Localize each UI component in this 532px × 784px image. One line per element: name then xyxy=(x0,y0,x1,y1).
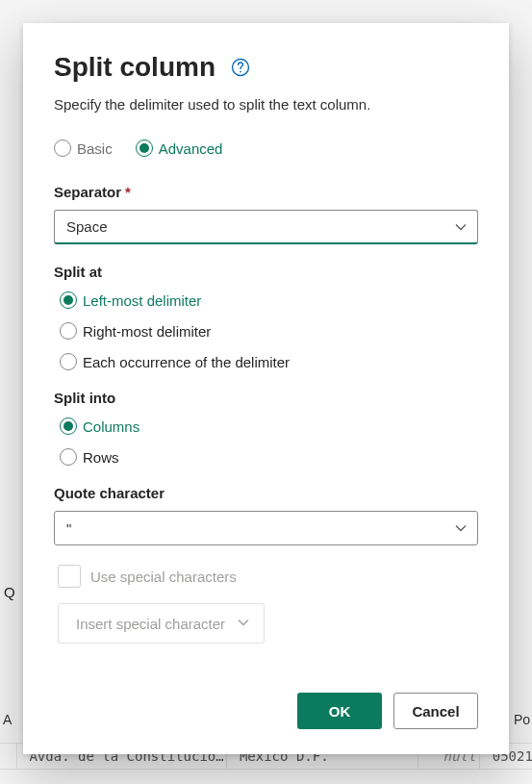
radio-dot-icon xyxy=(60,448,77,466)
separator-value: Space xyxy=(66,218,108,235)
chevron-down-icon xyxy=(454,220,468,234)
separator-label: Separator* xyxy=(54,184,478,200)
dialog-footer: OK Cancel xyxy=(23,675,509,754)
mode-advanced-radio[interactable]: Advanced xyxy=(136,139,223,157)
split-at-label: Split at xyxy=(54,264,478,280)
use-special-characters-checkbox[interactable]: Use special characters xyxy=(58,565,478,588)
split-column-dialog: Split column Specify the delimiter used … xyxy=(23,23,509,754)
radio-dot-icon xyxy=(60,353,77,370)
split-into-label: Split into xyxy=(54,390,478,406)
required-mark: * xyxy=(125,184,131,200)
checkbox-box-icon xyxy=(58,565,81,588)
split-at-each-radio[interactable]: Each occurrence of the delimiter xyxy=(60,353,478,370)
insert-special-character-label: Insert special character xyxy=(76,616,225,632)
split-into-columns-radio[interactable]: Columns xyxy=(60,417,478,435)
bg-header-po: Po xyxy=(514,712,530,727)
radio-dot-icon xyxy=(60,417,77,435)
radio-dot-icon xyxy=(60,291,77,309)
mode-radio-group: Basic Advanced xyxy=(54,139,478,157)
mode-advanced-label: Advanced xyxy=(159,141,223,156)
mode-basic-label: Basic xyxy=(77,141,113,156)
radio-dot-icon xyxy=(54,139,71,157)
quote-character-value: " xyxy=(66,520,71,537)
radio-dot-icon xyxy=(136,139,153,157)
quote-character-label: Quote character xyxy=(54,485,478,501)
quote-character-select[interactable]: " xyxy=(54,511,478,545)
split-at-left-label: Left-most delimiter xyxy=(83,293,201,308)
split-at-right-radio[interactable]: Right-most delimiter xyxy=(60,322,478,340)
split-into-rows-radio[interactable]: Rows xyxy=(60,448,478,466)
split-into-radio-group: Columns Rows xyxy=(54,416,478,466)
dialog-title: Split column xyxy=(54,52,215,83)
bg-letter-q: Q xyxy=(4,584,15,600)
insert-special-character-dropdown: Insert special character xyxy=(58,603,265,644)
separator-select[interactable]: Space xyxy=(54,210,478,244)
chevron-down-icon xyxy=(454,521,468,535)
split-at-right-label: Right-most delimiter xyxy=(83,324,211,339)
radio-dot-icon xyxy=(60,322,77,340)
split-at-left-radio[interactable]: Left-most delimiter xyxy=(60,291,478,309)
bg-header-a: A xyxy=(3,712,12,727)
help-icon[interactable] xyxy=(231,58,250,77)
svg-point-1 xyxy=(240,71,241,73)
split-into-columns-label: Columns xyxy=(83,419,139,434)
split-at-radio-group: Left-most delimiter Right-most delimiter… xyxy=(54,290,478,370)
ok-button[interactable]: OK xyxy=(297,693,382,729)
split-into-rows-label: Rows xyxy=(83,450,119,465)
use-special-characters-label: Use special characters xyxy=(90,569,237,585)
chevron-down-icon xyxy=(237,616,250,632)
dialog-description: Specify the delimiter used to split the … xyxy=(54,96,478,113)
cancel-button[interactable]: Cancel xyxy=(393,693,478,729)
mode-basic-radio[interactable]: Basic xyxy=(54,139,113,157)
split-at-each-label: Each occurrence of the delimiter xyxy=(83,355,290,369)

....................

YOUR GOAL
Each line of the data that has the string "Right" should be returned.

RESULT OF THE EXERCISE
split-at-right-radio[interactable]: Right-most delimiter xyxy=(60,322,478,340)
split-at-right-label: Right-most delimiter xyxy=(83,324,211,339)
split-at-radio-group: Left-most delimiter Right-most delimiter… xyxy=(54,290,478,370)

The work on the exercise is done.